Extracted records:
--- --- ---
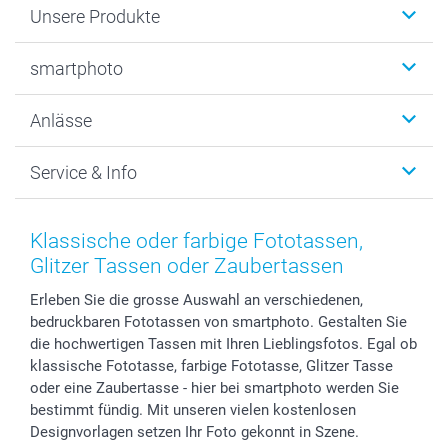
Unsere Produkte
Fotobücher
smartphoto
Fotogeschenke
Wanddekoration
Über uns
Anlässe
MyNameBook
Warum smartphoto
Foto-Grusskarten
Nachhaltigkeit
Weihnachten
Service & Info
Fotoabzüge, Fotos als Buch & Poster
Datenschutz
Neujahr
Smartphone & Tablet Cases
Cookie-Erklärung
Valentinstag
Kontakt & FAQ
Zubehör & Material
AGB
Muttertag
Preise und Versandkosten
Klassische oder farbige Fototassen,
Foto-Kalender & Agenden
Impressum
Vatertag
Lieferfristen
Glitzer Tassen oder Zaubertassen
Sticker & Etiketten
Presse
Kommunion & Konfirmation
48h Lieferung
Erleben Sie die grosse Auswahl an verschiedenen,
Geschenk-Gutscheine (PDF)
Partnerprogramme
Hochzeit
Zahlungsmöglichkeiten
bedruckbaren Fototassen von smartphoto. Gestalten Sie
Investor Relations
Geburtstag
Anmelden /Registrieren
die hochwertigen Tassen mit Ihren Lieblingsfotos. Egal ob
B2B smartbusiness
Geburt
Sitemap
klassische Fototasse, farbige Fototasse, Glitzer Tasse
Widerrufsrecht
Zu allen Anlässen
Status der Bestellung
oder eine Zaubertasse - hier bei smartphoto werden Sie
bestimmt fündig. Mit unseren vielen kostenlosen
smartfriends
Designvorlagen setzen Ihr Foto gekonnt in Szene.
smartgarantie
--- --- ---
◆ Task requirements ◆
Drop the images; return the entries above exactly as they appear.

◆ Response ◆
Unsere Produkte
Fotobücher
smartphoto
Fotogeschenke
Wanddekoration
Über uns
Anlässe
MyNameBook
Warum smartphoto
Foto-Grusskarten
Nachhaltigkeit
Weihnachten
Service & Info
Fotoabzüge, Fotos als Buch & Poster
Datenschutz
Neujahr
Smartphone & Tablet Cases
Cookie-Erklärung
Valentinstag
Kontakt & FAQ
Zubehör & Material
AGB
Muttertag
Preise und Versandkosten
Klassische oder farbige Fototassen,
Foto-Kalender & Agenden
Impressum
Vatertag
Lieferfristen
Glitzer Tassen oder Zaubertassen
Sticker & Etiketten
Presse
Kommunion & Konfirmation
48h Lieferung
Erleben Sie die grosse Auswahl an verschiedenen,
Geschenk-Gutscheine (PDF)
Partnerprogramme
Hochzeit
Zahlungsmöglichkeiten
bedruckbaren Fototassen von smartphoto. Gestalten Sie
Investor Relations
Geburtstag
Anmelden /Registrieren
die hochwertigen Tassen mit Ihren Lieblingsfotos. Egal ob
B2B smartbusiness
Geburt
Sitemap
klassische Fototasse, farbige Fototasse, Glitzer Tasse
Widerrufsrecht
Zu allen Anlässen
Status der Bestellung
oder eine Zaubertasse - hier bei smartphoto werden Sie
bestimmt fündig. Mit unseren vielen kostenlosen
smartfriends
Designvorlagen setzen Ihr Foto gekonnt in Szene.
smartgarantie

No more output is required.